Suppose there are two movies, one is Fantastic Beasts and the other is Shawshank Redemption, then according to my preference of fantasy movies, the Fantastic Beasts will recommend to me.
The content-based recommendation system works on two methods, both of them using different models and algorithms. One uses the vector spacing method and is called method 1, while the other uses a classification model and is called method 2.
Let us suppose you read a crime thriller book by Agatha Christie, you review it on the internet. Also, you review one more fictional book of the comedy genre with it and review the crime thriller books as good and the comedy one as bad.
Now, a rating system is made according to the information provided by you. In the rating system from 0 to 9, crime thriller and detective genres are ranked as 9, and other serious books lie from 9 to 0 and the comedy ones lie at the lowest, maybe in minus.
With this information, the next book recommendation you will get will be of crime thriller genres most probably as they are the highest rated genres for you.
For this ranking system, a user vector is created which ranks the information provided by you. After this, an item vector is created where books are ranked according to their genres on it.
With the vector, every book name is assigned a certain value by multiplying and getting the dot product of the user and item vector, and the value is then used for recommendation.

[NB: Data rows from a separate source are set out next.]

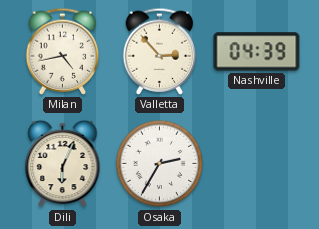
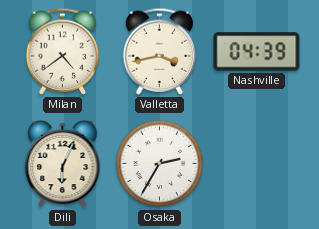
Milan: 4:43 -> 4:39
Valletta: 2:53 -> 3:43
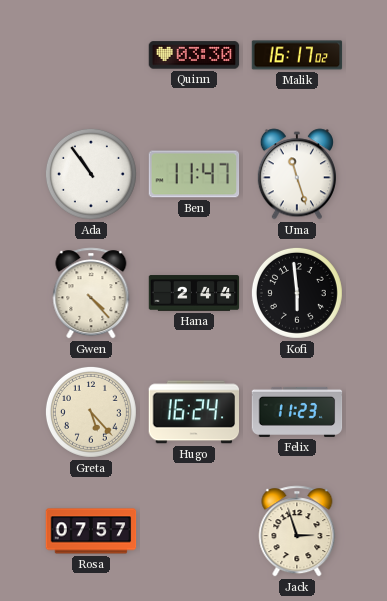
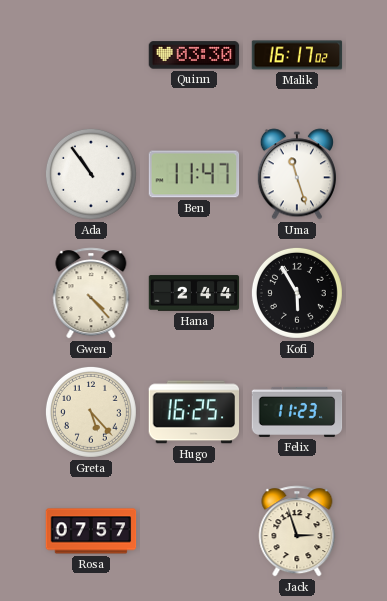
Kofi: 5:59 -> 5:55
Hugo: 16:24 -> 16:25
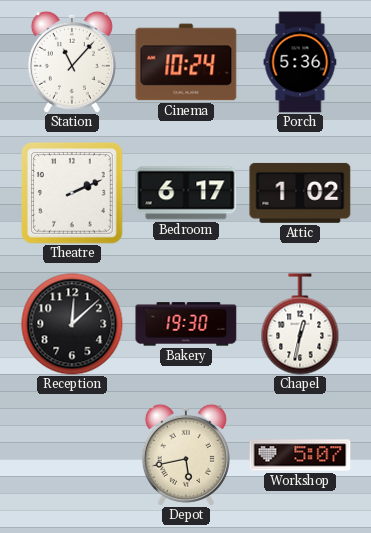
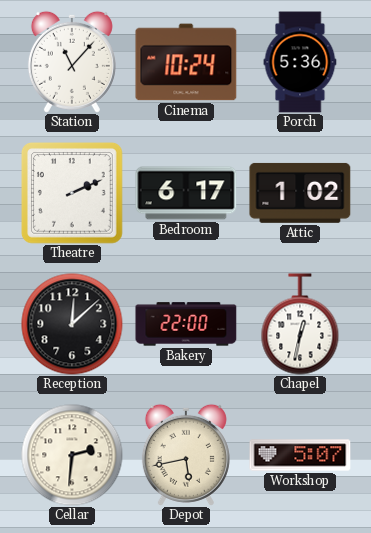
Bakery: 19:30 -> 22:00
Cellar: none -> 2:31
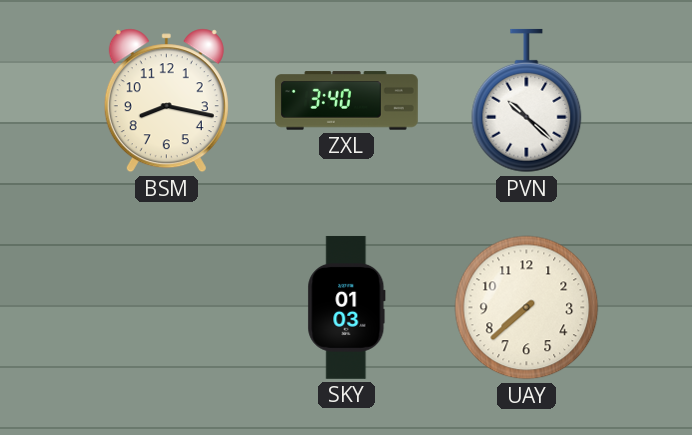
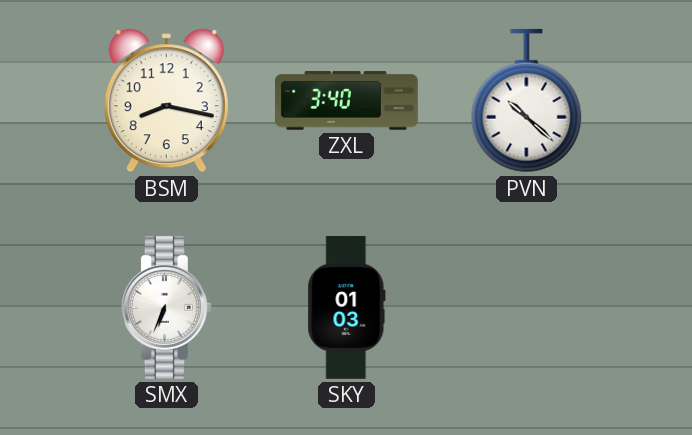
SMX: none -> 6:34
UAY: 7:38 -> none
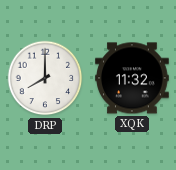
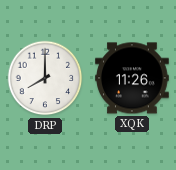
XQK: 11:32 -> 11:26
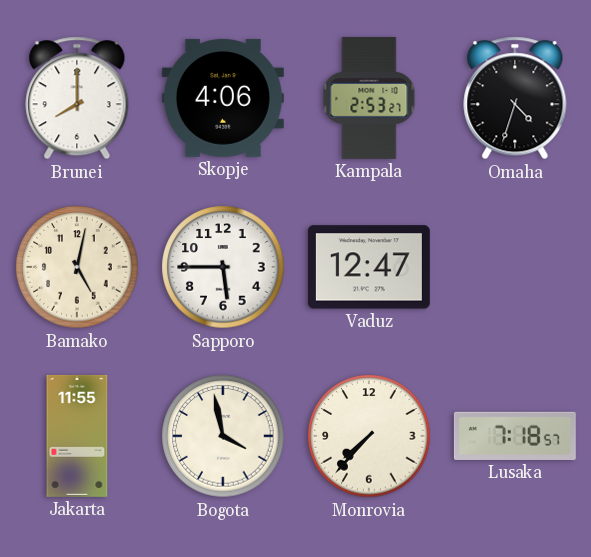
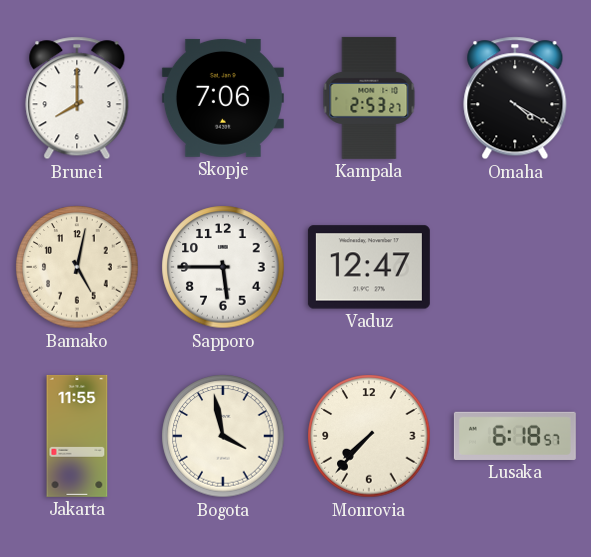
Skopje: 4:06 -> 7:06
Omaha: 4:33 -> 4:20
Lusaka: 7:18 -> 6:18
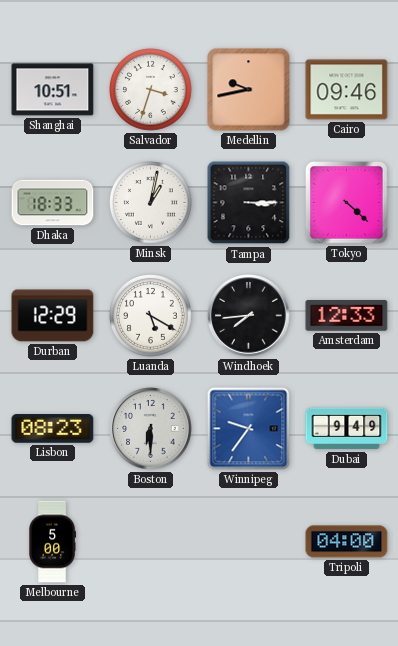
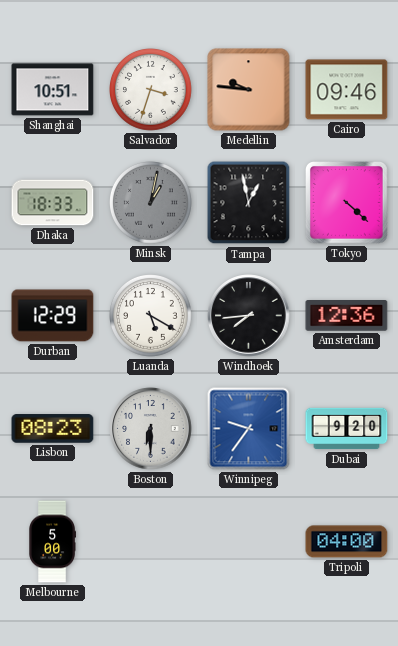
Medellin: 9:43 -> 9:46
Minsk dial: white -> grey
Tampa: 3:15 -> 12:58
Amsterdam: 12:33 -> 12:36
Dubai: 9:49 -> 9:20
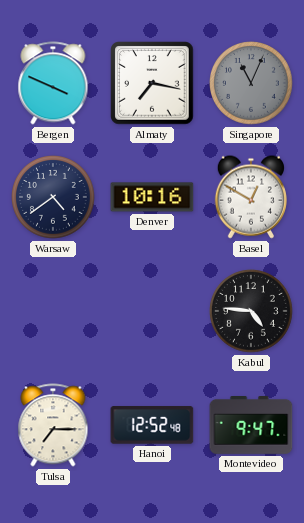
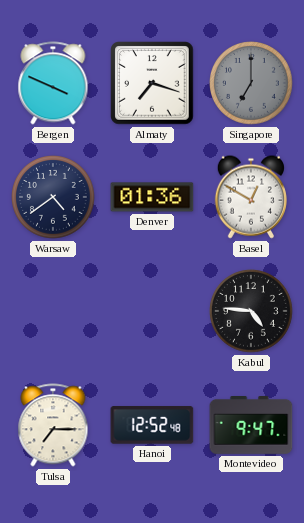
Almaty: 7:17 -> 7:18
Singapore: 11:04 -> 7:00
Denver: 10:16 -> 01:36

Like this, the dot products of all the available books searched by you are ranked and according to it the top 5 or top 10 books are assigned.
This method was the first method used by a content-based recommendation system to recommend items to the user.

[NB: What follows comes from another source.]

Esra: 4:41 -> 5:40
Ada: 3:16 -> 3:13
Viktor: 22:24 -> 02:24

The second method is the classification method. In it, we can create a decision tree and find out if the user wants to read a book or not.
For example, a book is considered, let it be The Alchemist.

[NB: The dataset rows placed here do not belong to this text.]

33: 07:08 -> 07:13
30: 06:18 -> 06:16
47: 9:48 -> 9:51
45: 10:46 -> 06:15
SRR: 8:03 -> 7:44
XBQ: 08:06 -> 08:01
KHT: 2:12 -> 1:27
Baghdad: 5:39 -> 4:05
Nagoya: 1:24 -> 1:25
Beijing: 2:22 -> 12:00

Based on the user data, we first look at the author name and it is not Agatha Christie. Then, the genre is not a crime thriller, nor is it the type of book you ever reviewed. With these classifications, we conclude that this book shouldn’t be recommended to you.
Advantages of content-based recommender system are following;
Because the recommendations are tailored to a person, the model does not require any information about other users. This makes scaling of a big number of people more simple.
The model can recognize a user's individual preferences and make recommendations for niche things that only a few other users are interested in.
New items may be suggested before being rated by a large number of users, as opposed to collective filtering.
Listing below the disadvantages of it;
This methodology necessitates a great deal of domain knowledge because the feature representation of the items is hand-engineered to some extent. As a result, the model can only be as good as the characteristics that were hand-engineered.
The model can only give suggestions based on the user's current interests. To put it another way, the model's potential to build on the users' existing interests is limited.
Since it must align the features of a user's profile with available products, content-based filtering offers only a small amount of novelty.
Only item profiles are generated in the case of item-based filtering, and users are recommended items that are close to what they rate or search for, rather than their previous background. A perfect content-based filtering system can reveal nothing surprising or unexpected.
Here we have seen how machine learning helps in recommending items to a user. As we came to know about the two types of filtering and especially about content-based filtering and the methods of it, now we know how recommendations are sent to us.
Looking at the methods of content-based recommendation we understood that a computer uses many processes to make our lives easier, one of them is the recommendation process.
(Recommended blog: What is Knowledge graph?)
From now on, whenever we will open a website and the software will recommend something to us, we can easily tell how this happened.